Ennio doesn't get into fights. He's the type of person to hire someone to land the punches.

"I don't really want to talk about it but—yes." 

There's nothing left to do with his chin—but I feel awkward telling him to leave. But this is the first time he's in my house and it's that fact that makes me more antsy around him.

"Did you want some food before you go," I pipe up, immediately scolding myself for asking such a stupid question to make things more weird. 

"Uh . . . sure." 

We walked into the kitchen and I scrambled up the packets of ramen I dumped on the counter when I tried to capture those rascals. 

"Well—ramen is always good unless you want me to make something else." 

"I like ramen—though I never had it in one of these." 

"I'm really skilled at boiling water and dumping noodles in," I jokingly say. 

Ennio starts smiling back and my heart almost melted when I looked up at his face from the opposite side of the kitchen island. I pulled out a few onions and some mushrooms plus an egg to add to the flavor of the ramen. Store bought ramen always tasted good to me but for this millionaire in my Encino kitchen, it might taste . . . bland. I tried dicing the mushroom into thin slices but with him being there—just staring at my hands while I sliced—the mushrooms soon started shooting out and ending on the floor. I gave up on the mushroom and started on the onions and that was when he walked over to my side. If he simply stood by my side—I would have calmed down my nerves by sliding a bit away—but that's not what happened. He didn't simply walk over and stand to observe me prep the food—he went right behind me and looped his arms around my waist to reach for the knife in my hand. I have no idea what his objective is but there's no way that this man is romantic enough to make this gesture for the sake of it. But I watch on—helplessly, as he starts dicing the onions while my hands stay uselessly frozen on the edges of the counter. I keep watching him slice the onions as if he's some Gordon Ramsey and I can't help thinking: How can cutting onions be this emotional? Tears start streaming down my face and I realize there's a tiny burn in my nose too. 
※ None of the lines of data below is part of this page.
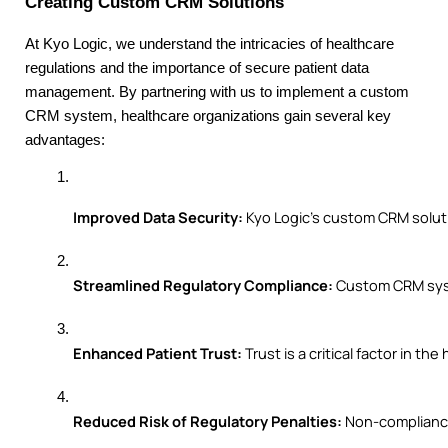
Creating Custom CRM Solutions
At Kyo Logic, we understand the intricacies of healthcare
regulations and the importance of secure patient data
management. By partnering with us to implement a custom
CRM system, healthcare organizations gain several key
advantages:
Improved Data Security:
 Kyo Logic’s custom CRM solut
Streamlined Regulatory Compliance:
 Custom CRM syst
Enhanced Patient Trust:
 Trust is a critical factor in
Reduced Risk of Regulatory Penalties:
 Non-compliance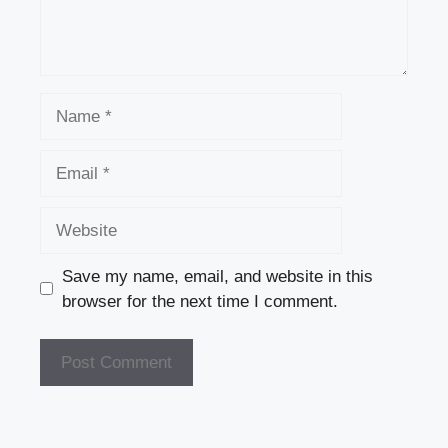
Name
Email
Website
Save my name, email, and website in this
browser for the next time I comment.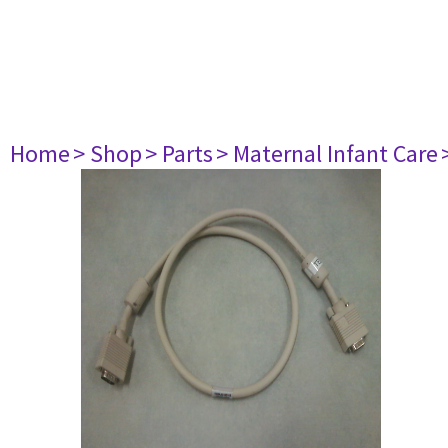
Home
> Shop
> Parts
> Maternal Infant Care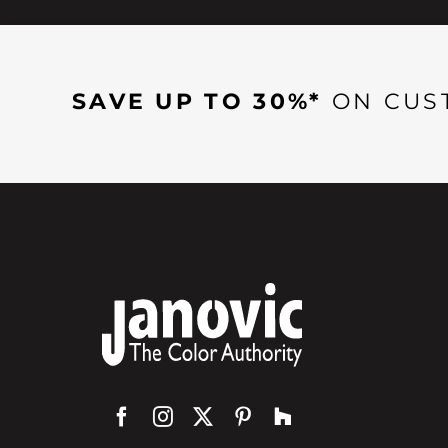
SAVE UP TO 30%*
ON CUS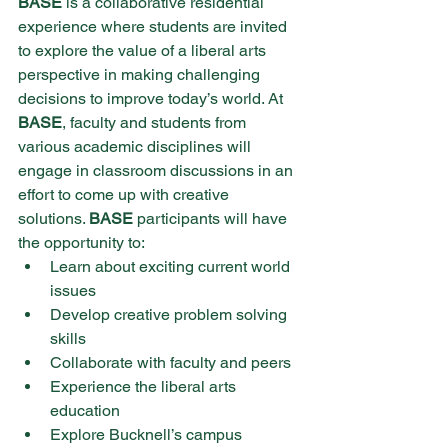
BASE 
is a collaborative residential 
experience where students are invited 
to explore the value of a liberal arts 
perspective in making challenging 
decisions to improve today’s world. At 
BASE
, faculty and students from 
various academic disciplines will 
engage in classroom discussions in an 
effort to come up with creative 
solutions. 
BASE 
participants will have 
the opportunity to:
Learn about exciting current world 
issues
Develop creative problem solving 
skills
Collaborate with faculty and peers
Experience the liberal arts 
education
Explore Bucknell’s campus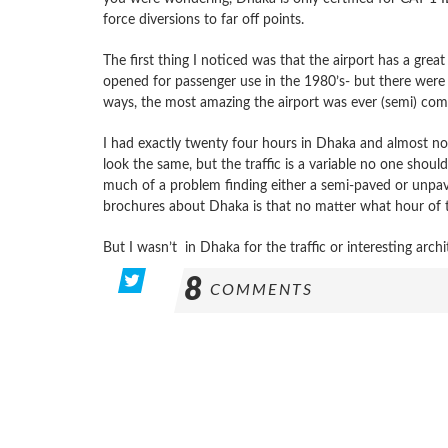
force diversions to far off points.
The first thing I noticed was that the airport has a great 
opened for passenger use in the 1980’s- but there were 
ways, the most amazing the airport was ever (semi) com
I had exactly twenty four hours in Dhaka and almost no 
look the same, but the traffic is a variable no one shou
much of a problem finding either a semi-paved or unpave
brochures about Dhaka is that no matter what hour of th
But I wasn’t in Dhaka for the traffic or interesting archi
8
COMMENTS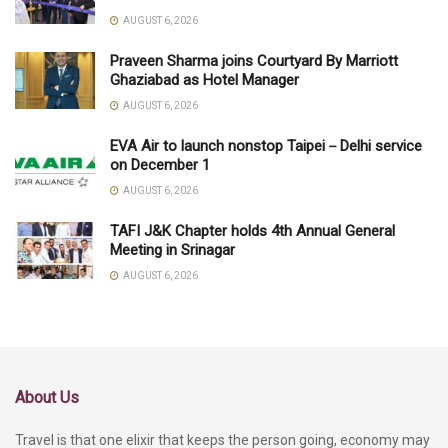
AUGUST 6, 2026
Praveen Sharma joins Courtyard By Marriott
Ghaziabad as Hotel Manager
AUGUST 6, 2026
EVA Air to launch nonstop Taipei－Delhi service
on December 1
AUGUST 6, 2026
TAFI J&K Chapter holds 4th Annual General
Meeting in Srinagar
AUGUST 6, 2026
About Us
Travel is that one elixir that keeps the person going, economy may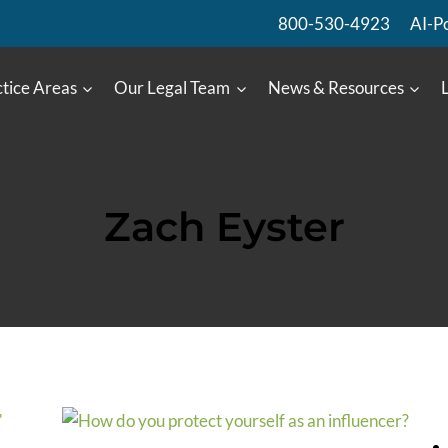
800-530-4923
AI-P
tice Areas
Our Legal Team
News & Resources
Zach Eyster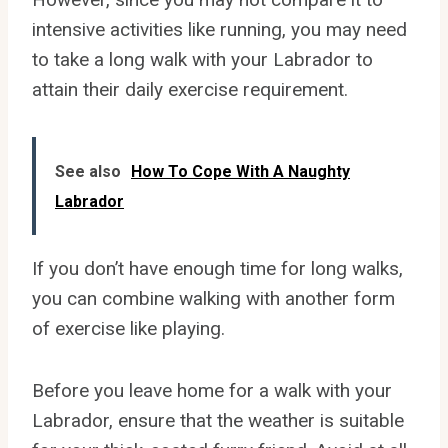
intensive activities like running, you may need
to take a long walk with your Labrador to
attain their daily exercise requirement.
See also
How To Cope With A Naughty
Labrador
If you don’t have enough time for long walks,
you can combine walking with another form
of exercise like playing.
Before you leave home for a walk with your
Labrador, ensure that the weather is suitable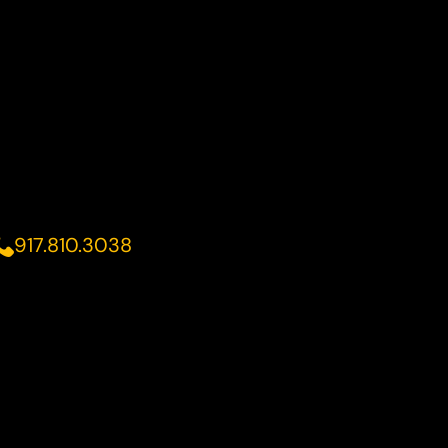
917.810.3038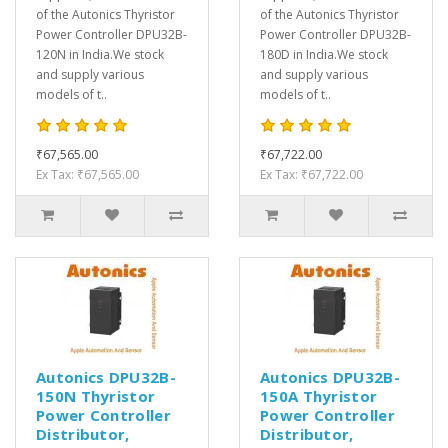
of the Autonics Thyristor
of the Autonics Thyristor
Power Controller DPU32B-
Power Controller DPU32B-
120N in India.We stock
180D in India.We stock
and supply various
and supply various
models of t..
models of t..
₹67,565.00
₹67,722.00
Ex Tax: ₹67,565.00
Ex Tax: ₹67,722.00
Autonics DPU32B-
Autonics DPU32B-
150N Thyristor
150A Thyristor
Power Controller
Power Controller
Distributor,
Distributor,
Get it together. It's the onions, you idiot, my brain screams out at me. 

My head moves to the side as I move a bit back when I try to get away from the onion fumes then I hear the knife be put down. 

"Marcie . . . are you okay?" 

Oh shit this stuff is really starting to burn my eyes 

"Yes. I—I—it—" 

"Marcie?!" He asks concerningly as he turns me around and looks into my watery eyes. 

"What did I do?" 

"It's the onions," I laugh out, as the final tear runs down my cheek. 

I'm still in his arms but facing back to the kitchen island as he moves the cutting board to the side. There's actually nothing else to cut. I toughened it out in the end but now we're just—standing here. I accidentally lean my head a bit back and when it hits his chest, he wraps his arms all the way around me. My head jerks away. I can't scold myself for reacting like this. This Ennio Fabrizi we're talking about and I still have no idea what the hell has been happening and is happening between us. The sound of boiling pot of water behind us is my good excuse to break away but then he squeezes his arms a bit tighter around me—locking me fully in place. I can't say I'm uncomfortable or that I'm hating this. It's just a clear romantic action I'm not used to an arrogant robot having. 

"Let's stay like this—just for a little while. I need to test something to see if it's true," he whispers out in that deep velvety tone he has no idea messes with my head.